Между двух разнополюсных характеров Таня Родимцева была той умеренностью, которая гасила безудержные вспышки с одной стороны и отогревала холодную замкнутость с другой. Это она сохраняла устойчивый климат в тройке, ведь все-таки, несмотря на общность интересов ребят и взаимную их уступчивость, такого желчного насмешника, как Сема, школа не знала и редко кто, должно быть, видывал такое непонимание юмора, какое демонстрировал Николенька. А может, невосприятие Николенькой Семиного юмора, граничащего порой с простым ехидством, было не менее существенным обстоятельством в их дружбе, чем по-матерински мудрое влияние Тани Родимцевой. Нельзя со счетов сбрасывать и удивительную, стоп-крановую обузданность Семы, когда перед ним был Николенька. Семен язвил, конечно, и при друге, но не так. Он ведь Николеньку любил. Как и тот его. Они оба любили Таню, и эта странным образом, а возможно, вполне закономерно, сближало их. Они втайне даже радовались, что Таня никому из них не отдает предпочтения — каково пришлось бы отвергнутому?!

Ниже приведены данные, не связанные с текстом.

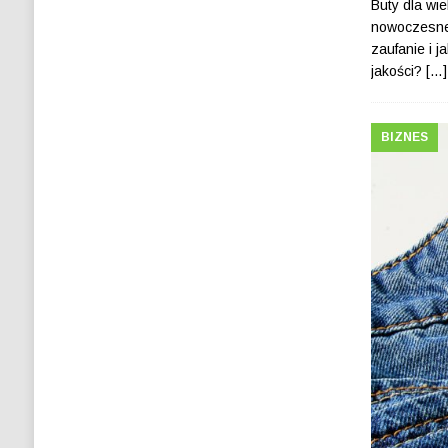
Buty dla wi
nowoczesne 
zaufanie i 
jakości?
[…]
BIZNES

Она любила их равно. А ведь для предпочтения одного из друзей причин было ой как предостаточно. Возьмем лишь то, что Сема ростом был пониже Тани, а Николенька чуть ли не на голову ее выше. «Длиннее», — уточнял Сема. Бытует устойчивое мнение: любовь — это наивысшее проявление эгоизма. Сема с Николенькой в те годы не ведали, что такое ревность, ибо пеклись не только о своих сердцах, а и за сердца друг друга тревожились. Быть может, потому-то их троица и не разлетелась подобно многочисленным другим школьным стайкам-однодневкам.

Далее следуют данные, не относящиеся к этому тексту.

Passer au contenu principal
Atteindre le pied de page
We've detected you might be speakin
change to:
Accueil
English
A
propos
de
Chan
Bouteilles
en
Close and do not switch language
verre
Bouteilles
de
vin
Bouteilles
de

Человек, отношения людские, как небо, о котором не скажешь однозначно, какое оно — высокое, низкое, серое или голубое… Сегодня это одно, а завтра, а через минуту какую-то совершенно невообразимое. И даже это одно не для всех одинаково. Из века в век о чистом небе говорили, что оно голубое, но вот нашелся ученый человек и сказал: небо не голубое, не синее, а сапфирное. И оказался прав, научно доказав необыкновенную близость спектра сапфира к свету ясного неба. Теория относительности распространяется не только на физику, математику... но прежде всего на человеческие взаимоотношения. Однотонному ни освещению, ни озвучанию человек не поддается, и уж, конечно, — группа людей, связанная замысловатыми, причудливыми, неписаными законами жизни — не литературы.